Life or death for coco levy
Coconut farmer leaders believe that next week’s Congress bicameral committee meeting on the coco levy will decide the life or death of a levy beneficial to them. This amounts to about P100 billion, collected largely from small coconut farmers from 1972 to 1981.
This was the consensus during a meeting on May 21 of coconut farmer leaders from Luzon, Visayas and Mindanao. It was organized by the Philippine Council for Agriculture and Fisheries (PCAF), with Alyansa Agrikultura convenor Omi Royandoyan presiding. They passed a resolution stating their concern that the upcoming bicameral conference on the “Coconut Farmers and Industry Trust Fund Bill” Senate Bill 1233 and House Bill 5745 could possibly result in a decision that would once again exploit small farmers.
A position statement was submitted by the Philippine Coconut Authority-Coconut Farmers Technical Working Group, signed by 11 farmer organizations. It states that SB 1233 and HB 5745 were originally a people’s initiative bill submitted by the farming sector. These organizations are alarmed that both bills have been “watered down to dilute the participation of the farming sector in the use, management and administration of the coconut levy.”
The question is: “Who will benefit from the funds?” HB 5745 deleted the provision to limit the coco levy beneficiaries only to coconut farmers owning 5 hectares and below. This would allow the funds and programs to be used by large landowners, who are not the intended beneficiaries.
SB 1233 scrapped the Trust Fund Committee composed of more coconut farmers than government representatives. The levy would then carry the risk of addressing government, rather than coconut farmer, needs. SB 1233 proposes that this committee becomes the Philippine Coconut Authority Board itself. An amendment is proposed that there will be more farmer representatives than government. If the bicameral conference committee does not support this amendment, the levy will once again be dictated by the government, to the detriment of the intended beneficiaries.

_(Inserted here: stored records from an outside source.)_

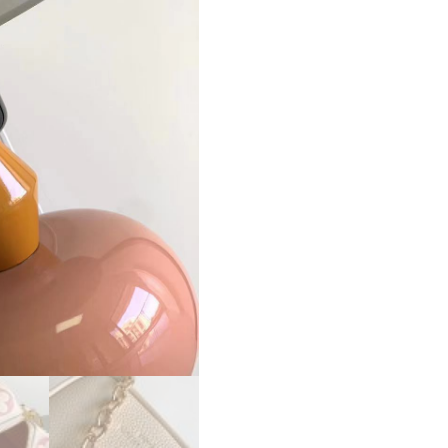
ン
ス
ー
パ
ー
コ
ピ
ー
ル
イ
ヴ
ィ
ト
ン
バ
ッ
グ
コ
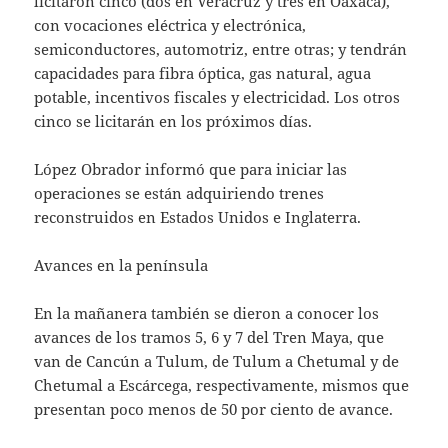
licitaron cinco (dos en Veracruz y tres en Oaxaca),
con vocaciones eléctrica y electrónica,
semiconductores, automotriz, entre otras; y tendrán
capacidades para fibra óptica, gas natural, agua
potable, incentivos fiscales y electricidad. Los otros
cinco se licitarán en los próximos días.
López Obrador informó que para iniciar las
operaciones se están adquiriendo trenes
reconstruidos en Estados Unidos e Inglaterra.
Avances en la península
En la mañanera también se dieron a conocer los
avances de los tramos 5, 6 y 7 del Tren Maya, que
van de Cancún a Tulum, de Tulum a Chetumal y de
Chetumal a Escárcega, respectivamente, mismos que
presentan poco menos de 50 por ciento de avance.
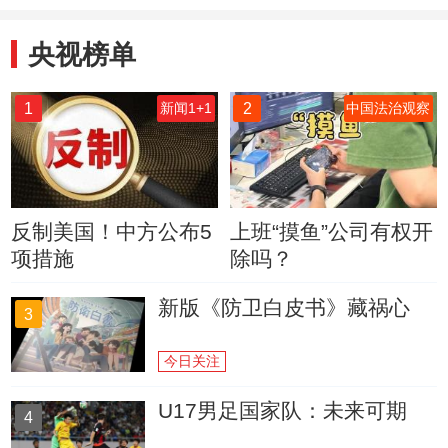
央视榜单
1
2
新闻1+1
中国法治观察
反制美国！中方公布5
上班“摸鱼”公司有权开
项措施
除吗？
新版《防卫白皮书》藏祸心
3
今日关注
U17男足国家队：未来可期
4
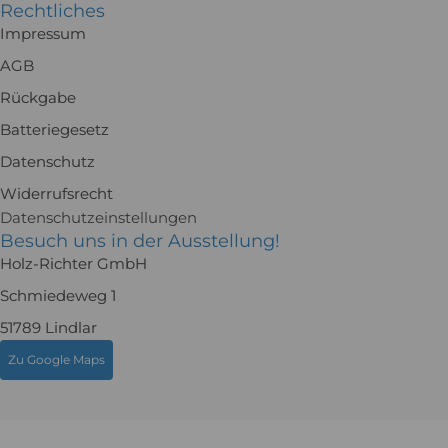
Rechtliches
Impressum
AGB
Rückgabe
Batteriegesetz
Datenschutz
Widerrufsrecht
Datenschutzeinstellungen
Besuch uns in der Ausstellung!
Holz-Richter GmbH
Schmiedeweg 1
51789 Lindlar
Zu Google Maps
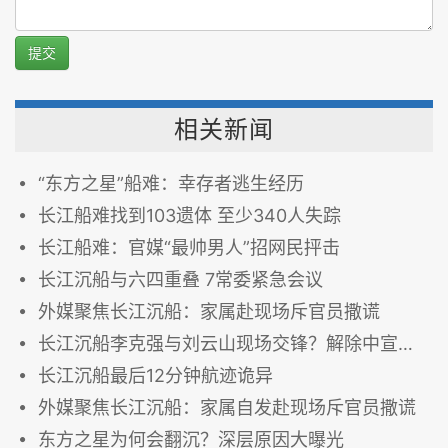
提交
相关新闻
“东方之星”船难：幸存者逃生经历
长江船难找到103遗体 至少340人失踪
长江船难：官媒“最帅男人”招网民抨击
长江沉船与六四重叠 7常委紧急会议
外媒聚焦长江沉船：家属赴现场斥官员撒谎
长江沉船李克强与刘云山现场交锋？解除中宣部禁令
长江沉船最后12分钟航迹诡异
外媒聚焦长江沉船：家属自发赴现场斥官员撒谎
东方之星为何会翻沉？深层原因大曝光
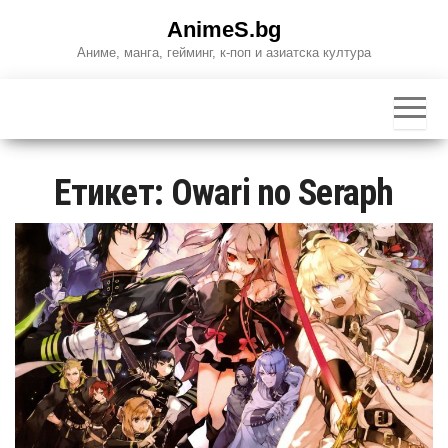
Skip
AnimeS.bg
to
Аниме, манга, гейминг, к-поп и азиатска култура
the
content
Етикет:
Owari no Seraph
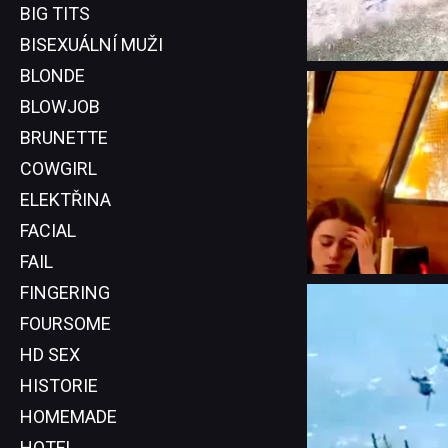
BIG TITS
BISEXUÁLNÍ MUŽI
BLONDE
BLOWJOB
BRUNETTE
COWGIRL
ELEKTŘINA
FACIAL
FAIL
FINGERING
FOURSOME
HD SEX
HISTORIE
HOMEMADE
HOTEL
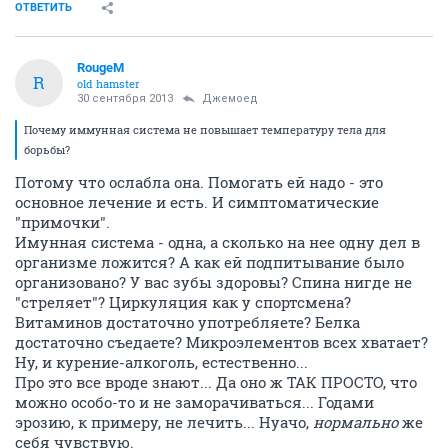
ОТВЕТИТЬ
RougeM
R
old hamster
30 сентября 2013
Джемоед
Почему иммунная система не повышает температуру тела для
борьбы?
Потому что ослабла она. Помогать ей надо - это
основное лечение и есть. И симптоматические
"примочки".
Имунная система - одна, а сколько на нее одну дел в
организме ложится? А как ей подпитывание было
организовано? У вас зубы здоровы? Спина нигде не
"стреляет"? Циркуляция как у спортсмена?
Витаминов достаточно употребляете? Белка
достаточно съедаете? Микроэлементов всех хватает?
Ну, и курение-алкоголь, естественно...
Про это все вроде знают... Да оно ж ТАК ПРОСТО, что
можно особо-то и не заморачиваться... Годами
эрозию, к примеру, не лечить... Нуачо,
нормально
же
себя чувствую.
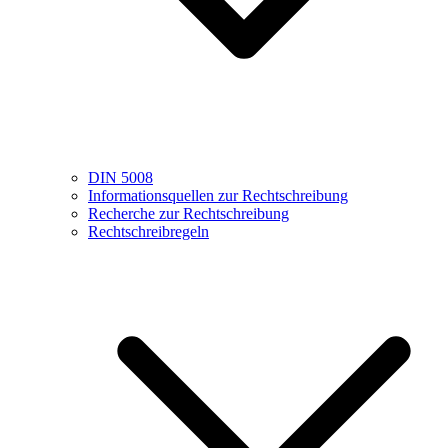
DIN 5008
Informationsquellen zur Rechtschreibung
Recherche zur Rechtschreibung
Rechtschreibregeln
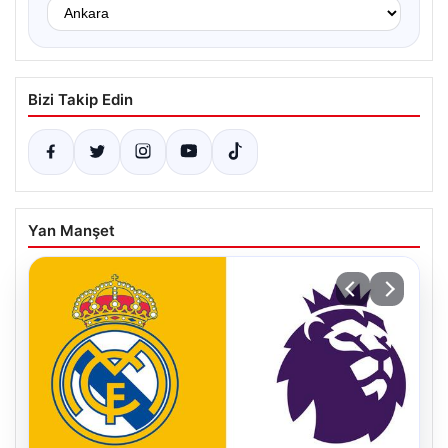
Bizi Takip Edin
Yan Manşet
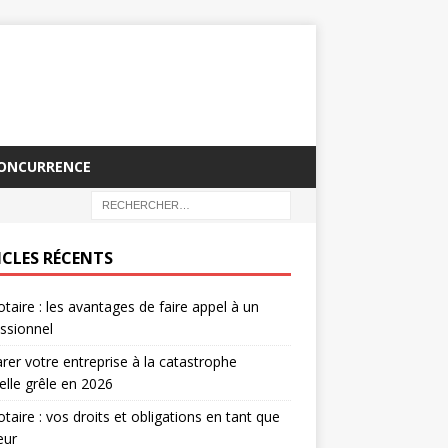
CONCURRENCE
ICLES RÉCENTS
otaire : les avantages de faire appel à un
ssionnel
rer votre entreprise à la catastrophe
elle grêle en 2026
otaire : vos droits et obligations en tant que
eur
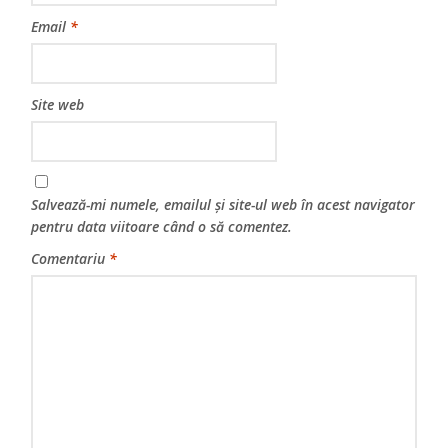
Email
*
Site web
Salvează-mi numele, emailul și site-ul web în acest navigator
pentru data viitoare când o să comentez.
Comentariu
*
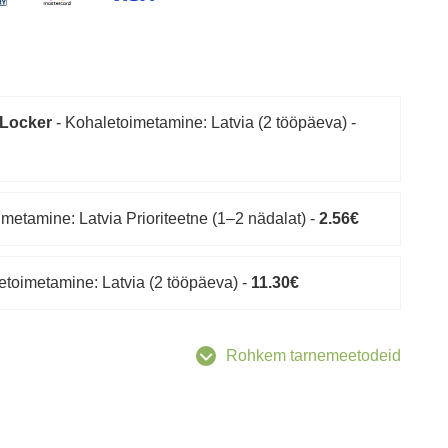
 Locker
- Kohaletoimetamine: Latvia (2 tööpäeva) -
metamine: Latvia Prioriteetne (1–2 nädalat) -
2.56€
etoimetamine: Latvia (2 tööpäeva) -
11.30€
Rohkem tarnemeetodeid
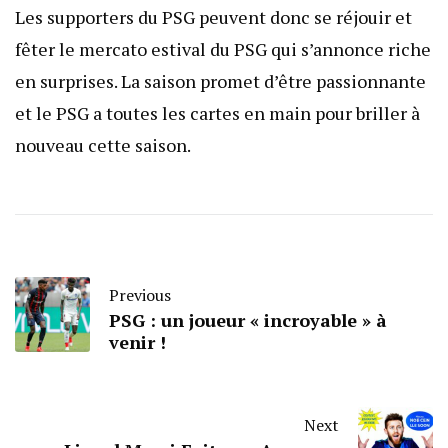
Les supporters du PSG peuvent donc se réjouir et
fêter le mercato estival du PSG qui s’annonce riche
en surprises. La saison promet d’être passionnante
et le PSG a toutes les cartes en main pour briller à
nouveau cette saison.
Previous
PSG : un joueur « incroyable » à
venir !
Next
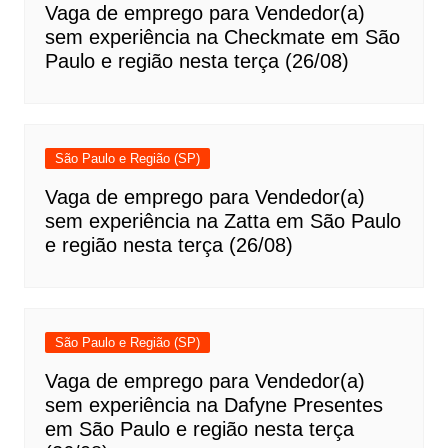
Vaga de emprego para Vendedor(a)
sem experiência na Checkmate em São
Paulo e região nesta terça (26/08)
São Paulo e Região (SP)
Vaga de emprego para Vendedor(a)
sem experiência na Zatta em São Paulo
e região nesta terça (26/08)
São Paulo e Região (SP)
Vaga de emprego para Vendedor(a)
sem experiência na Dafyne Presentes
em São Paulo e região nesta terça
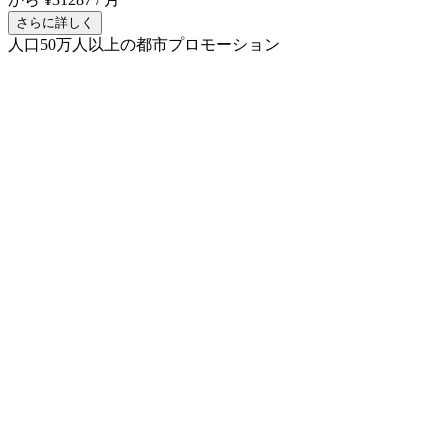
さらに詳しく
人口50万人以上の都市プロモーション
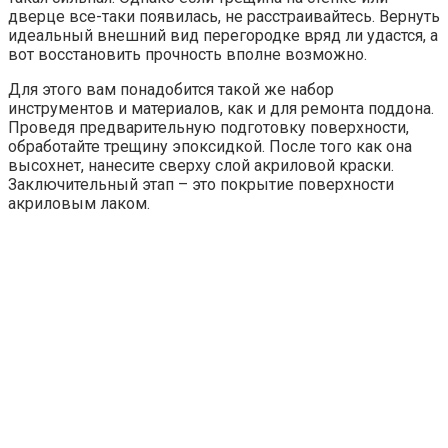
дверце все-таки появилась, не расстраивайтесь. Вернуть
идеальный внешний вид перегородке вряд ли удастся, а
вот восстановить прочность вполне возможно.
Для этого вам понадобится такой же набор
инструментов и материалов, как и для ремонта поддона.
Проведя предварительную подготовку поверхности,
обработайте трещину эпоксидкой. После того как она
высохнет, нанесите сверху слой акриловой краски.
Заключительный этап – это покрытие поверхности
акриловым лаком.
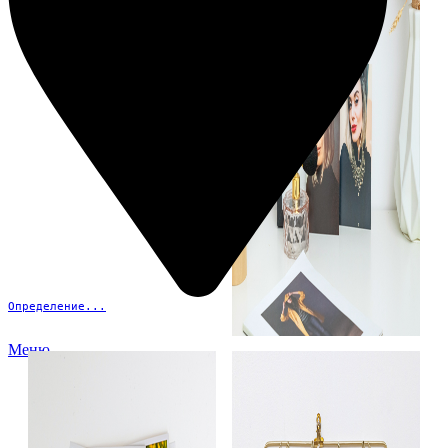
Определение...
Меню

At the May 21 PCAF meeting, several groups participated. A common concern was that the levy should be a special, not a general, fund. The Supreme Court earlier made this clear, stating that “the funds are of a special nature belonging to the sector of coconut farmers.” If it becomes a general fund, coconut farmers have to degrade themselves and beg yearly for Congress to give them what they deserve. This will be akin to the pernicious practice of pork barrel allocations. The bicameral conference committee should not allow this travesty to happen. The funds should be decided by a trust committee or the PCA Board, provided that either body should have a majority of coconut farmers deciding on the levy allocation and use.
There are other proposals from the farmer leaders. One is that the coco levy assets, such as coconut oil mills should not be privatized. They should instead remain with the farmers so they can reap the assets’ benefits.
A Dec. 28, 2004 Sandiganbayan document states: “It is high time that the real beneficiaries of the coconut levy funds, the coconut farmers who contributed to it, and the entire coconut industry be given a chance to reap the benefits that are due them.”
If the bicameral committee will ignore the points of the coconut farmers, it will spell the death of the long-awaited coconut farmer upliftment. But if the committee follows the spirit and intent of the Supreme Court, the Sandiganbayan and the coconut farmer groups, new life will be injected into the farmers’ dreams of a better life.